_Exercise goal:_ Which lines in the records below contain the word "Best"? Report each of them.

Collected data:
┌──
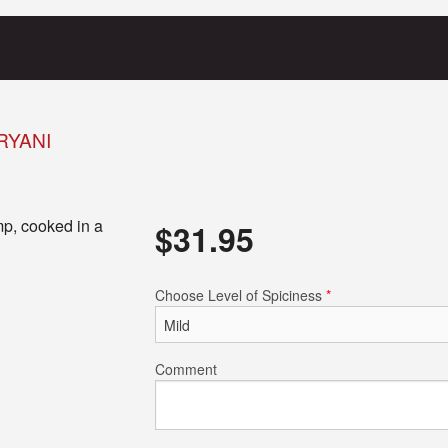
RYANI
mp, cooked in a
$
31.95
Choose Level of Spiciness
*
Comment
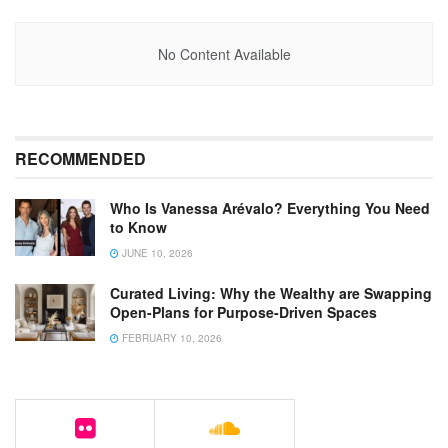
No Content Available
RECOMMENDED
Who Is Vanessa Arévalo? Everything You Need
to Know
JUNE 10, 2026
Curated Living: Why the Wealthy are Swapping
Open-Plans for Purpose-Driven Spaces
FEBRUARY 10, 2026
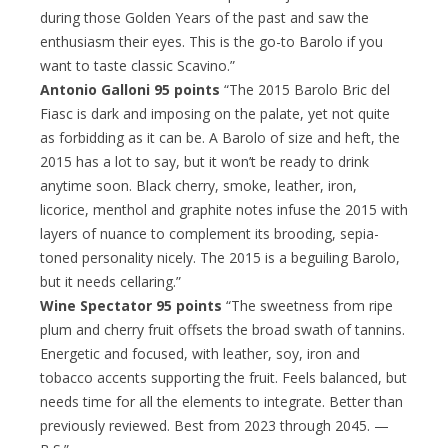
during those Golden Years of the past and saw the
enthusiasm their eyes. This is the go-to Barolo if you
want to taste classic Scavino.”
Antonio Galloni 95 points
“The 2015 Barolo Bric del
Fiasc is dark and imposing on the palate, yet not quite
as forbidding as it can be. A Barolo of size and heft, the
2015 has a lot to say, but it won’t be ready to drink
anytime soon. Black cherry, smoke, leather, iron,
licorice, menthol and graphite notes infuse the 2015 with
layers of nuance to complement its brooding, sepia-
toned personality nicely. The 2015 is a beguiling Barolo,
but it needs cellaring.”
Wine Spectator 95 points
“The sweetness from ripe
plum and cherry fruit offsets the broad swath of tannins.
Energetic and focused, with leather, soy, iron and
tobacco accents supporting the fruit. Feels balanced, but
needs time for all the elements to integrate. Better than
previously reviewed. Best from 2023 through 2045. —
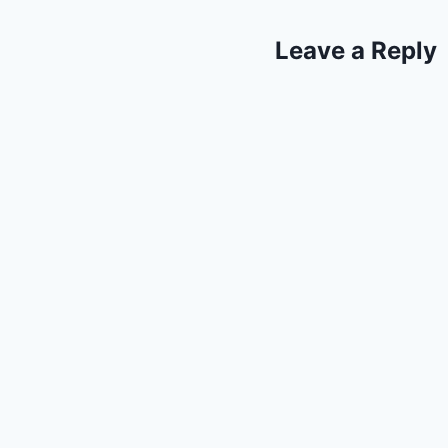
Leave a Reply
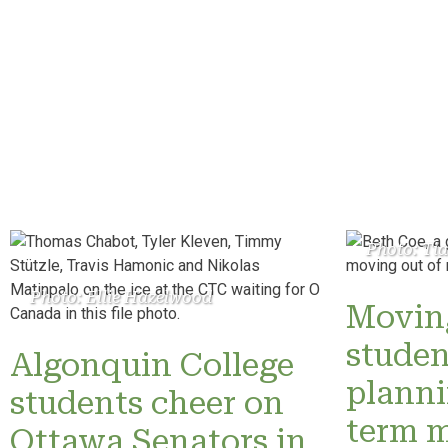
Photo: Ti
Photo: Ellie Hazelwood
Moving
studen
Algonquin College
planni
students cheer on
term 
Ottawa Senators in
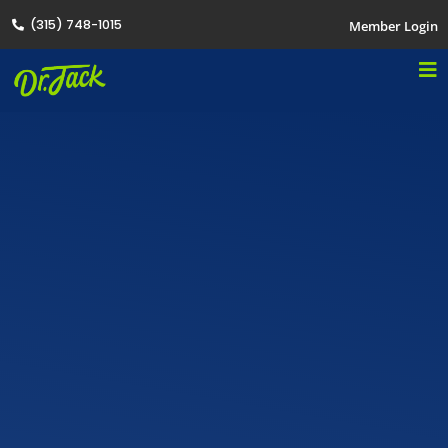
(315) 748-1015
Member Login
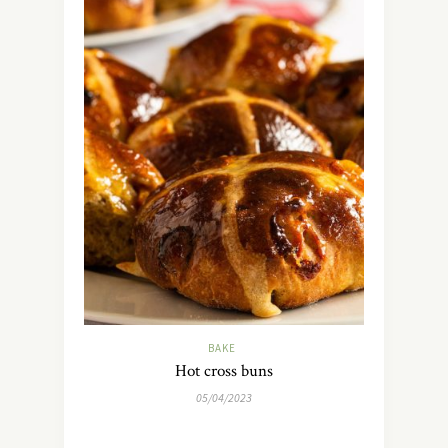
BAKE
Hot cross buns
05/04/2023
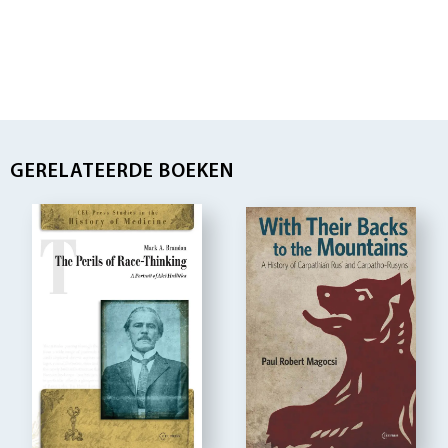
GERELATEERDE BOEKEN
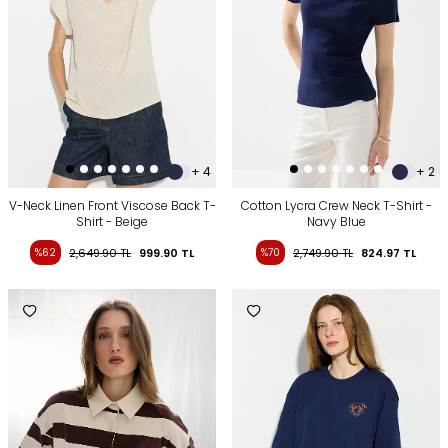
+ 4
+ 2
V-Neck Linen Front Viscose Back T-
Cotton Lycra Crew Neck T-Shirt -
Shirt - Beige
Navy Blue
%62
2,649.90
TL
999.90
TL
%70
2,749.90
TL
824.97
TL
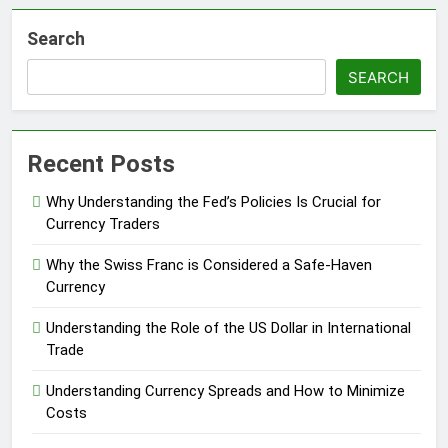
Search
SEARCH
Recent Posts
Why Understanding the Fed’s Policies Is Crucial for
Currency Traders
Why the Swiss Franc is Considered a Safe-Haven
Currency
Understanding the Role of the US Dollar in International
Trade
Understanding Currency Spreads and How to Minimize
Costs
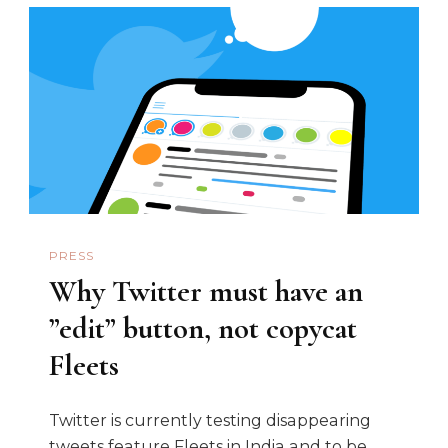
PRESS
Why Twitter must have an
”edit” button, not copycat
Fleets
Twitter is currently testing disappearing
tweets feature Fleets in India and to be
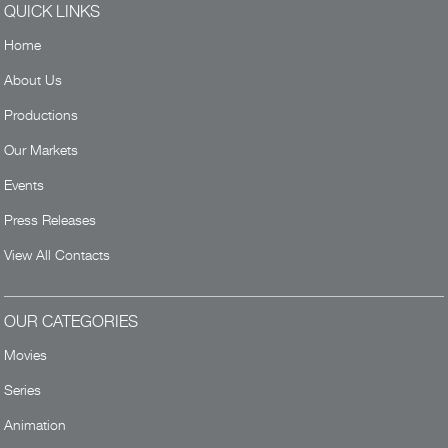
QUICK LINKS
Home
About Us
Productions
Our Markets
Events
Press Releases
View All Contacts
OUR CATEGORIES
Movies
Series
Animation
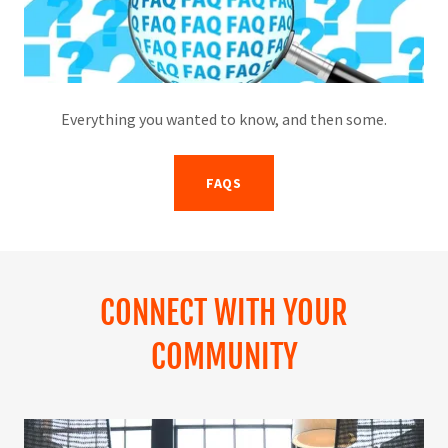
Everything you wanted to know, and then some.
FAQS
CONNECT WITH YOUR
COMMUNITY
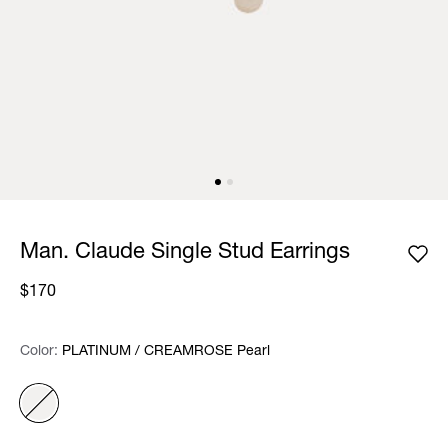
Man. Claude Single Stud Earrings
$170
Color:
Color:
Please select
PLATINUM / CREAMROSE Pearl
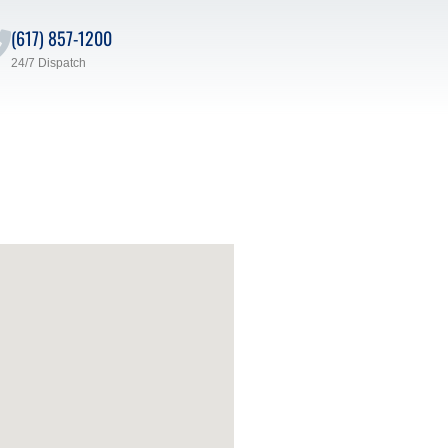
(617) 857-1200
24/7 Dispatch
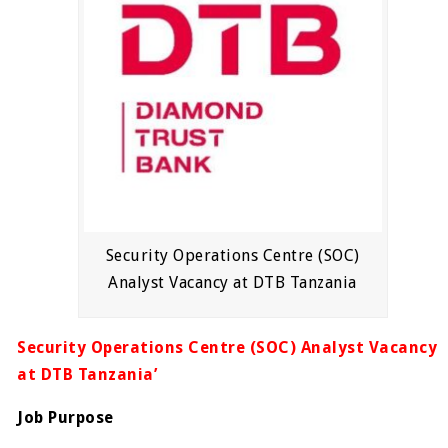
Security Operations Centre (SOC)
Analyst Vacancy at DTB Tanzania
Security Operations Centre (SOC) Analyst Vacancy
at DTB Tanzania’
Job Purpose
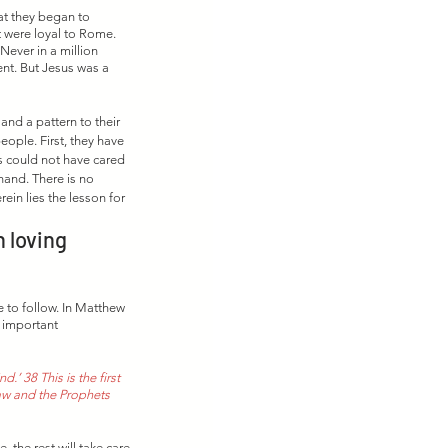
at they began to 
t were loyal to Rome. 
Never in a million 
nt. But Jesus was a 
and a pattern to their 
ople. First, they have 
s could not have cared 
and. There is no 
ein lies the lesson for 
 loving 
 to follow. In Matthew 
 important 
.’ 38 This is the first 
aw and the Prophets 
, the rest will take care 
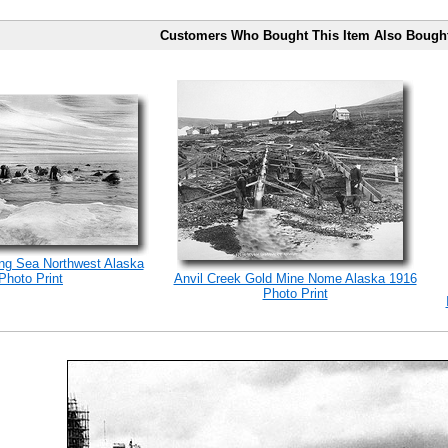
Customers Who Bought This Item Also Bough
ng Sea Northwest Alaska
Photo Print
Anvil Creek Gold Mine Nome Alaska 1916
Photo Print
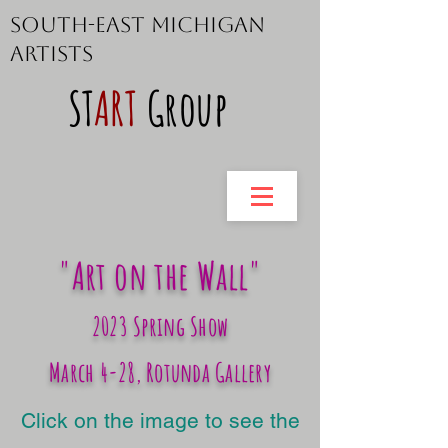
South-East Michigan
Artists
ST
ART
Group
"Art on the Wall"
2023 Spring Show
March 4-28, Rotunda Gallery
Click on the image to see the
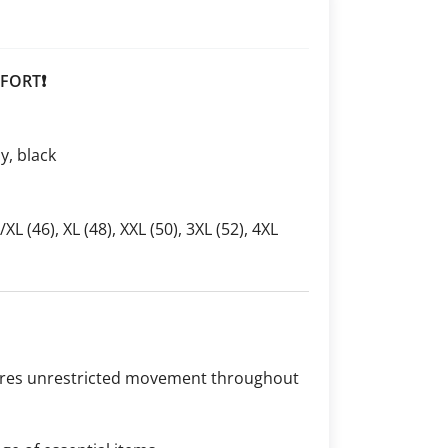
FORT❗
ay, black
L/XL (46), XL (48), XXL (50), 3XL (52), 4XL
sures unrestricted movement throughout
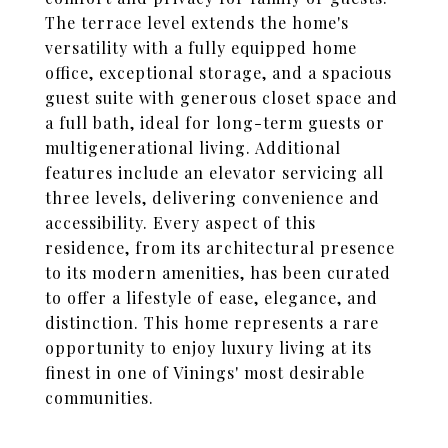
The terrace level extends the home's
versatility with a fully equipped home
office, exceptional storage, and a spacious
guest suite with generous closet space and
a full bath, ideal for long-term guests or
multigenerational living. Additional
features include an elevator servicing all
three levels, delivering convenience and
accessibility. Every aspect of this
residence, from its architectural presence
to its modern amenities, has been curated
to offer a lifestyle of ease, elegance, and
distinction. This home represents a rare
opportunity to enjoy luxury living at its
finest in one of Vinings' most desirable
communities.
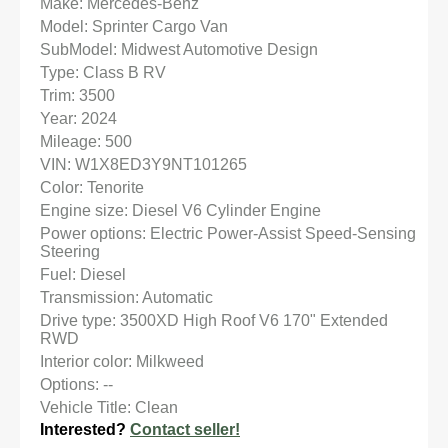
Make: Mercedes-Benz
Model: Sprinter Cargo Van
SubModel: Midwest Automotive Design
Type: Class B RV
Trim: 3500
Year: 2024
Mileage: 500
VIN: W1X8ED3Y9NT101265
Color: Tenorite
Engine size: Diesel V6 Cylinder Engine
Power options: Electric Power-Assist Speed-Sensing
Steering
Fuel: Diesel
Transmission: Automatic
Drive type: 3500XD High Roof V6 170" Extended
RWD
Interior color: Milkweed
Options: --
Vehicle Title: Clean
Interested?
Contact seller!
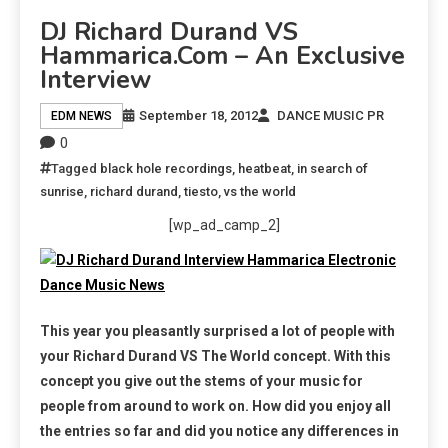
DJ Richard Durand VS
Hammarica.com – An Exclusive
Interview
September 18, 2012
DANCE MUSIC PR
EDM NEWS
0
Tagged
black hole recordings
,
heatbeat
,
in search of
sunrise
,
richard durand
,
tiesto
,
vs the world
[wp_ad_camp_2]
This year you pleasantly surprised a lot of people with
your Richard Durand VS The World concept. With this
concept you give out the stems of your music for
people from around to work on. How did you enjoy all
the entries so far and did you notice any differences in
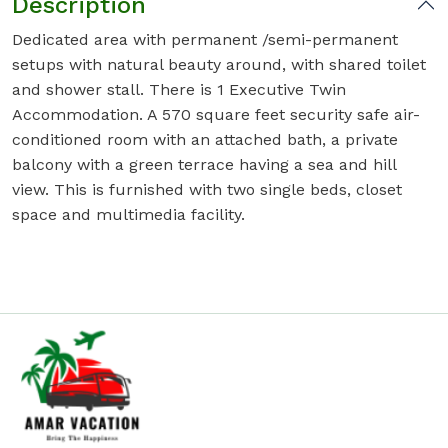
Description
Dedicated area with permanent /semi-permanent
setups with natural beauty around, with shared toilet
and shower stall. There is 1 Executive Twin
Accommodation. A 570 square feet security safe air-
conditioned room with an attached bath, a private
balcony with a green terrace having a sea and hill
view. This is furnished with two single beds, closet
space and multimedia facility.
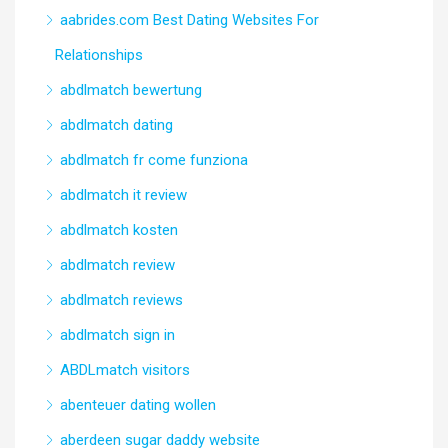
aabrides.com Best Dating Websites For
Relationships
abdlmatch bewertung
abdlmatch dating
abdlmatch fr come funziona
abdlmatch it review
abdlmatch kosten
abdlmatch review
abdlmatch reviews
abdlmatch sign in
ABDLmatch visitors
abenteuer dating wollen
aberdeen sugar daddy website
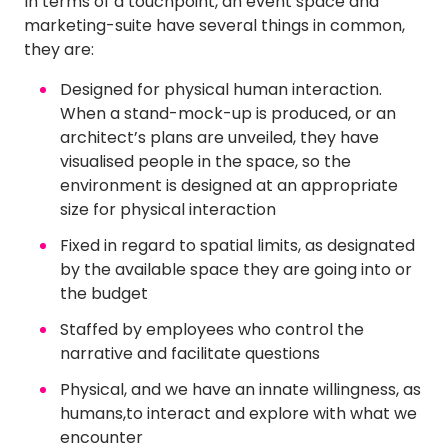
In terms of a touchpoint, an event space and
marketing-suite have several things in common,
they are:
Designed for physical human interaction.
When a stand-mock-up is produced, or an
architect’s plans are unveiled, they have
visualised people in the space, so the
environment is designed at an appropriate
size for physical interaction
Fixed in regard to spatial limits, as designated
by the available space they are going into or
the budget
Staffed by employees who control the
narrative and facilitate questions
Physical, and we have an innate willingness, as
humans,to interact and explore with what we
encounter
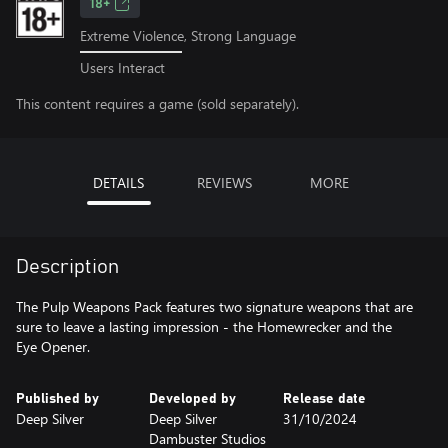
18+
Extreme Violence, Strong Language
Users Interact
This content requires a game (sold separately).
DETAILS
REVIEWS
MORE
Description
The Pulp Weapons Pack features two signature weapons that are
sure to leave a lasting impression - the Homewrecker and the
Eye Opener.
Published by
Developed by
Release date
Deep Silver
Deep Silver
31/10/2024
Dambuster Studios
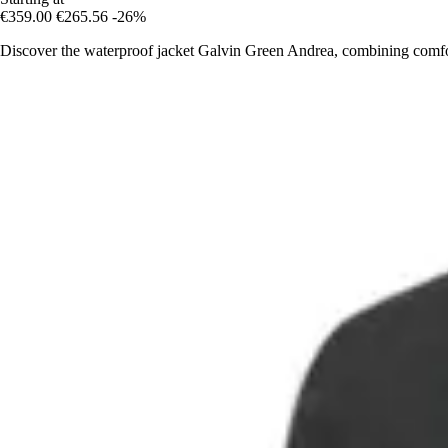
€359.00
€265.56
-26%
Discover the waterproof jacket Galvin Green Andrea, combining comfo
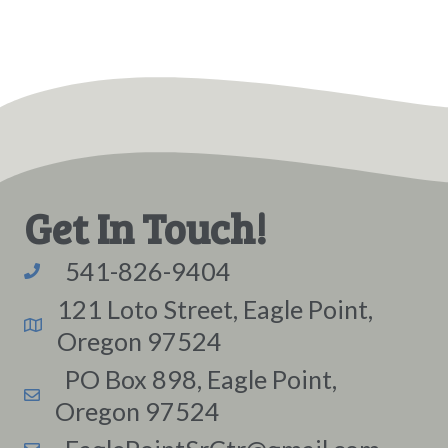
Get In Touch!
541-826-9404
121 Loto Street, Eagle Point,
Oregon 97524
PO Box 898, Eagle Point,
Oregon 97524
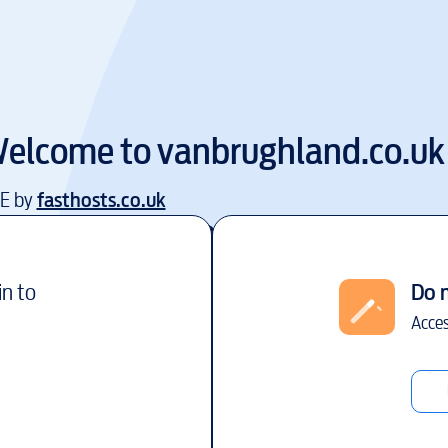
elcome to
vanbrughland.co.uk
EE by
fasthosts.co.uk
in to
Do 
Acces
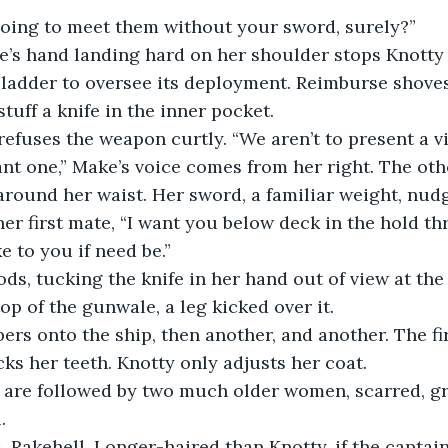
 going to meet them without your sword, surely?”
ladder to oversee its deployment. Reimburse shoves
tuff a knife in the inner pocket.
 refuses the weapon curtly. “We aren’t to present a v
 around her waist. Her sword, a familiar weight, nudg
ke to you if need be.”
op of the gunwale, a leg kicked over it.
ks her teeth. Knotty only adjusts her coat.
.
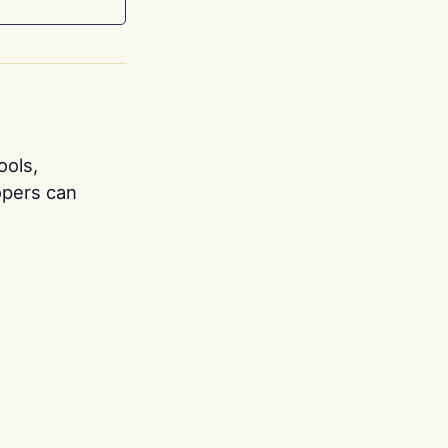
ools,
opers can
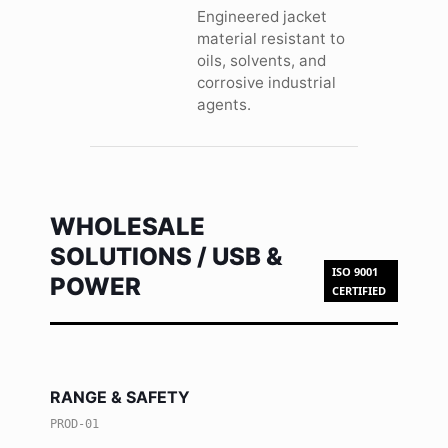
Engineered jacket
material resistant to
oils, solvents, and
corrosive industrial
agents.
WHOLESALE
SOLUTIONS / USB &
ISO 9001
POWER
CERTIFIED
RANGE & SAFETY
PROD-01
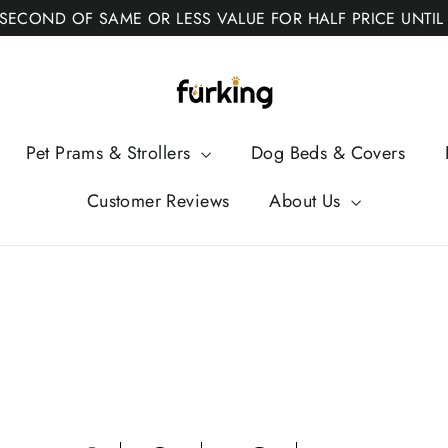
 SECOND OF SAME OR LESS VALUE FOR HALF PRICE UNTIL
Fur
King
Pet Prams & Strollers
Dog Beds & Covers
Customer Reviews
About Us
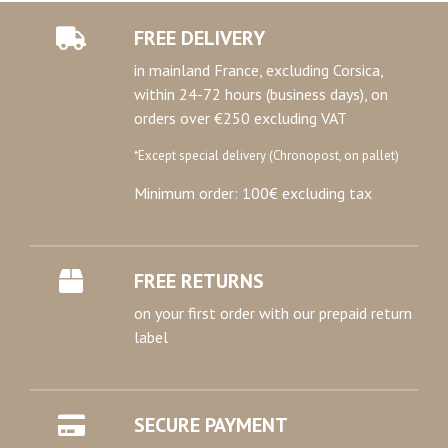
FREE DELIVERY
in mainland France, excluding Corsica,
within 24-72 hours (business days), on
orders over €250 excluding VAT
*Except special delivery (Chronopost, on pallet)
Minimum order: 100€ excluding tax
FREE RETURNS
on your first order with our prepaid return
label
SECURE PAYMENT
└──
_Worked solution:_
previously reviewed. Best from 2023 through 2045. —
aabrides.com Best Dating Websites For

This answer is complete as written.